Thursday, April 03, 2008

Frindle

Last summer when my wife was taking courses and I was taking care of the kids, M. & T. and I would go down to Chapters and spend a few hours browsing. It was during one of those trips that a book called Frindle caught my eye. The publisher's blurb was about a boy and a dictionary and a new word. I was hooked.

Somehow, though, we got onto a Roald Dahl kick and Frindle was shelved. It wasn't until last week that I remembered it, and pulled it out.

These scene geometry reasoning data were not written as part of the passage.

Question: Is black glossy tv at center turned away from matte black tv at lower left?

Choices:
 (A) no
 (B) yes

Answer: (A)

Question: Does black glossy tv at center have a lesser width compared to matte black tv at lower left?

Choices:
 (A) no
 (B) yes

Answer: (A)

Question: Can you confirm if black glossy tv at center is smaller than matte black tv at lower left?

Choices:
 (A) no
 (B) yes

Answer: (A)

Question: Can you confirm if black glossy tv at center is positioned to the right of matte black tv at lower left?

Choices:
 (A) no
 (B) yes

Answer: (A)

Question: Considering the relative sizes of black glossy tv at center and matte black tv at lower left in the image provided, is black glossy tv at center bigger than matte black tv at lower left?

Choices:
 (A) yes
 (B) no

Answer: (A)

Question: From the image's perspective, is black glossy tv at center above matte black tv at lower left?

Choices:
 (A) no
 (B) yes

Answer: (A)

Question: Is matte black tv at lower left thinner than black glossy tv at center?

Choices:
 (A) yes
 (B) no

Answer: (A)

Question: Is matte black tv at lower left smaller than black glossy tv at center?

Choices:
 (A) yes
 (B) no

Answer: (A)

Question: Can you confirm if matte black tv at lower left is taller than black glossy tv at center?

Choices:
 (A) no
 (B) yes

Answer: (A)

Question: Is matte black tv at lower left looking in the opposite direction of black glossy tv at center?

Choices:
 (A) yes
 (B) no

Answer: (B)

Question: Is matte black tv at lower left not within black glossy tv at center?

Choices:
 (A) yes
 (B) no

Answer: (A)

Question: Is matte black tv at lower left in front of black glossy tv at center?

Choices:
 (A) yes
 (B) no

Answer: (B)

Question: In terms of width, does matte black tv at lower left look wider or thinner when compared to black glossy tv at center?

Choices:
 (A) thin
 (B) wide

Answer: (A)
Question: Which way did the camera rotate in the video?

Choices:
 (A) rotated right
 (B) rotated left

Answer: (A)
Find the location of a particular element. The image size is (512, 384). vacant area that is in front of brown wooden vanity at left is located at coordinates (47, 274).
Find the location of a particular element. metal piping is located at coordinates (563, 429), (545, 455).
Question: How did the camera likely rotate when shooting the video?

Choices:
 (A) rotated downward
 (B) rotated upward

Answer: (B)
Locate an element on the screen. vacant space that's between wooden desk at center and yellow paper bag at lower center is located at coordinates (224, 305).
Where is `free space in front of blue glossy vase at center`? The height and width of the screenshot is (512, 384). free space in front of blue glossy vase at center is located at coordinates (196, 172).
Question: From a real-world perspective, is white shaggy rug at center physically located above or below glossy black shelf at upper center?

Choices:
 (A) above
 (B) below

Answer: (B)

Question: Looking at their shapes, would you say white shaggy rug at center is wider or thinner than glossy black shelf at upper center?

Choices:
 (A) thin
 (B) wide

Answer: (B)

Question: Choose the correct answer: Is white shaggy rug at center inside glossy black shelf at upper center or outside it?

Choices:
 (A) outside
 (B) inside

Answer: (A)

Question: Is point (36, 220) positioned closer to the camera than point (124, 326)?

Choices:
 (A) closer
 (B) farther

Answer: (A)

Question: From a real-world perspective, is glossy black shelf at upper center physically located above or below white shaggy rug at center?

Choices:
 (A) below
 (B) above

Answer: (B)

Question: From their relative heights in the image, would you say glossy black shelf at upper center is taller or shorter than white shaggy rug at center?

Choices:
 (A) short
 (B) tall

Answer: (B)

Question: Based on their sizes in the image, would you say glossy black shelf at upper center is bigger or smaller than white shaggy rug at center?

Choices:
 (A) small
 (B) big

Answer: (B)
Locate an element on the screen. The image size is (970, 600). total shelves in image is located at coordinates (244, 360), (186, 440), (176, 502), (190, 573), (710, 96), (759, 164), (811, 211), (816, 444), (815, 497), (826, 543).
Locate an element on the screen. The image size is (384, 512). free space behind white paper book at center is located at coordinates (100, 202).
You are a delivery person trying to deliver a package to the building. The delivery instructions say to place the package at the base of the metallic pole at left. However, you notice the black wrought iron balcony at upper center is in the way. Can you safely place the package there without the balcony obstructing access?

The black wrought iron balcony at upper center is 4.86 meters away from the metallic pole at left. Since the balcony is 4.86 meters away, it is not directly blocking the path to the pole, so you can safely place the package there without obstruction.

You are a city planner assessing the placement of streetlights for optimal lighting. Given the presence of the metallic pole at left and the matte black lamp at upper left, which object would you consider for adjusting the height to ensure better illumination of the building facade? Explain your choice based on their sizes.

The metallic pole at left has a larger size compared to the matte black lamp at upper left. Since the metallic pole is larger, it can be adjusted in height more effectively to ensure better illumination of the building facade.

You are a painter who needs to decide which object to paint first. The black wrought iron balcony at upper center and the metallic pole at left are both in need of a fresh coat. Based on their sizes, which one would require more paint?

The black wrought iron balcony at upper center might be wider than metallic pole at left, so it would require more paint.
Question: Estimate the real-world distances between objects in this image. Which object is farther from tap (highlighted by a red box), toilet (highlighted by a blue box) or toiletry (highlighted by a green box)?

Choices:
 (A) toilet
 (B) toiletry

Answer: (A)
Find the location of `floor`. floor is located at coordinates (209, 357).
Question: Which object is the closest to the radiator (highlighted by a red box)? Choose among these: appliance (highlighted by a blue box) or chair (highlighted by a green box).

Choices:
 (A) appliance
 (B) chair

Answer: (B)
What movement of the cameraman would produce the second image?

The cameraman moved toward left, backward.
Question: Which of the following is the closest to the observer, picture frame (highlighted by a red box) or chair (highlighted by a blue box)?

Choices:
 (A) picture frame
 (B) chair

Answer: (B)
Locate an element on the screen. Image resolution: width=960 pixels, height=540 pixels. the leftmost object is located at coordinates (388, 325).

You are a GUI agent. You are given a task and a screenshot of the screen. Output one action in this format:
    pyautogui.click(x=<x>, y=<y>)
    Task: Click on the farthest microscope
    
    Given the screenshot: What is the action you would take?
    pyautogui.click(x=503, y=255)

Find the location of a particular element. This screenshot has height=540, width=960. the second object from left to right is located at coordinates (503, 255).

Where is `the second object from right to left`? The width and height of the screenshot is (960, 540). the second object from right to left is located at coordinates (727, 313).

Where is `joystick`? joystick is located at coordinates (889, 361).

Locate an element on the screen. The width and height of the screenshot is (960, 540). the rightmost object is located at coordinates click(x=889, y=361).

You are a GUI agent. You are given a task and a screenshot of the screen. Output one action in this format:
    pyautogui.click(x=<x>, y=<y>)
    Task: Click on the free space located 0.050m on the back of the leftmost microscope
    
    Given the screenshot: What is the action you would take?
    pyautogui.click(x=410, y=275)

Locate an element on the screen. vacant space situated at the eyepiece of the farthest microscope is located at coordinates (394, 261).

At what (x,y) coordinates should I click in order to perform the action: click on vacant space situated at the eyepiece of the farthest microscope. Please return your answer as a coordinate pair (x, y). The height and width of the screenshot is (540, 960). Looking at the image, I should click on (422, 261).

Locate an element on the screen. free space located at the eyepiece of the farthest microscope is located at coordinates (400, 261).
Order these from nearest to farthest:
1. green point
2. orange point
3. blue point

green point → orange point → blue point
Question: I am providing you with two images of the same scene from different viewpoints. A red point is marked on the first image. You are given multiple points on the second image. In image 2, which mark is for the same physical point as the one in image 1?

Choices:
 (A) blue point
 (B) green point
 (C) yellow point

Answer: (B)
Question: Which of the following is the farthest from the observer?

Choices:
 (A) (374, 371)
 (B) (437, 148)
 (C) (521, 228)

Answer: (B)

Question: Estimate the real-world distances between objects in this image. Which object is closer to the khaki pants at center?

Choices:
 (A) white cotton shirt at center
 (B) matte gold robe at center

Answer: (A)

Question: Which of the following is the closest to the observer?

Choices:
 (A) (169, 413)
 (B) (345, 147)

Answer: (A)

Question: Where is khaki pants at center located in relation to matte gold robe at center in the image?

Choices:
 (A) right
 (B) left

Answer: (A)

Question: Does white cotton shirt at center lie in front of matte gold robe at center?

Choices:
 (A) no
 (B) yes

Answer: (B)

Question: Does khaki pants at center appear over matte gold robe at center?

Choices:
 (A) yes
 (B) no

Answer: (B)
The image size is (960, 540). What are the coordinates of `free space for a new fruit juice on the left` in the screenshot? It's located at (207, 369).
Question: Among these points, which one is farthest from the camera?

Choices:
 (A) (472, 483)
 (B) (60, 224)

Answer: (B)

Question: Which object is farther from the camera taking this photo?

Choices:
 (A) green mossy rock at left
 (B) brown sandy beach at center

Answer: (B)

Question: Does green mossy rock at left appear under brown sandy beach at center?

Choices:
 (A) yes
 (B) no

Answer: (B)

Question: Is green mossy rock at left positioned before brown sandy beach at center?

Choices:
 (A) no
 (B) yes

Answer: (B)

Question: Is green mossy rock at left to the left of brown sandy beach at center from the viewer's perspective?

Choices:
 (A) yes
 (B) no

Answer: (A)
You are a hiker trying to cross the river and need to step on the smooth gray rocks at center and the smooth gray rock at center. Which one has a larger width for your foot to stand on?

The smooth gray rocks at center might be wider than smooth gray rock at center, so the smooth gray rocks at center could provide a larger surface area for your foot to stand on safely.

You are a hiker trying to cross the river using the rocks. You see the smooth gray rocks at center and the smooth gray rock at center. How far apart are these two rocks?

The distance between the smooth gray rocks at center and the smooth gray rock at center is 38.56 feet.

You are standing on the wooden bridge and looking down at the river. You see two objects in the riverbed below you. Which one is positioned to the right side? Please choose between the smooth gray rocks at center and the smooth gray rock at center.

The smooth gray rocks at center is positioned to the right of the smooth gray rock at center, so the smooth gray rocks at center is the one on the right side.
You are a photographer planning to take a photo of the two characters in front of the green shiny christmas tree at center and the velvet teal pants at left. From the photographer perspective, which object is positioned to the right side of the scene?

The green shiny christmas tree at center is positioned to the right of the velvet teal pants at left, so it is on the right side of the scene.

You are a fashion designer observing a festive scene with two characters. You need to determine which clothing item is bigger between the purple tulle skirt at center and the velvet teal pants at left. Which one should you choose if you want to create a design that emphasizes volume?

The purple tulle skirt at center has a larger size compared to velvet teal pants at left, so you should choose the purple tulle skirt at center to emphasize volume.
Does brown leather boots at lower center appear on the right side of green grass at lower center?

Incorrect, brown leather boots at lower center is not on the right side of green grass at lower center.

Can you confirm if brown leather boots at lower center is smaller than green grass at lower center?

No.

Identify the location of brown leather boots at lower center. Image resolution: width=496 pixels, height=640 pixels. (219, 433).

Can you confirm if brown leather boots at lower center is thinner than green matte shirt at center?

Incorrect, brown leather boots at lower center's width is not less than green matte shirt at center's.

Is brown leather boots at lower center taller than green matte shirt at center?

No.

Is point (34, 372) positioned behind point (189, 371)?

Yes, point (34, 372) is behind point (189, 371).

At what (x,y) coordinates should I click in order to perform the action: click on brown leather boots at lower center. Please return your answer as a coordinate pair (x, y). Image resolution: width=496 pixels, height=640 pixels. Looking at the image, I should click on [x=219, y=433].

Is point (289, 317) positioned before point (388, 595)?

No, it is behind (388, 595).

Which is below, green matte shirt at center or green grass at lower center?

Nick is a sharp kid who usually has his teacher's number, but when he gets into grade five, he comes up against Mrs. Granger. "Mrs. Granger didn't enjoy the dictionary. She loved the dictionary." And she loved assigning vocabulary study from it. On the first day of class, Nick, thinking he could distract her and avoid the assignment asks, "Mrs. Granger, you have so many dictionaries in this room, and that huge one especially... Where did all those words come from?" As any good teacher will do, Mrs. Granger has Nick find the answer on his own, which leads him to his brilliant plan.

Two days later,

"Nick walked into the Penny Pantry store and asked the lady behind the counter for a frindle.

She squinted at him. "A what?"

A frindle, please. A black one," and Nick smiled at her.

She leaned over close and aimed one ear at him. "You want what?"

"A frindle," and this time Nick pointed at the ballpoint pens behind her one the shelf. "A black one, please."

The lady handed Nick the pen...

Six days later, Janet stood at teh counter of the penny Pantry. Same store, same lady. John had come in the day before, and Pete the day before that, and Chris the day before that, and Dave the day before that. Janet was the fifth kid that Nick had sent there to ask taht woman for a frindle.

And when she asked, the lady reached right for the pens and said, "Blue or black?"

The book is full of stuff like this. It's got it all: word coinage, prescriptivist/descriptivist battles, language change. It's the perfect introduction to linguistics for your average 8-year old (or your precocious 6-year old). And it's a damn good read too. After reading chapter 6 to T. & M. and saying goodnight, I took the book down and finished it myself.

Oh, and Mrs. Granger? She makes you see prescriptivism in a whole new light. Hooray for Dangerous Grangerous!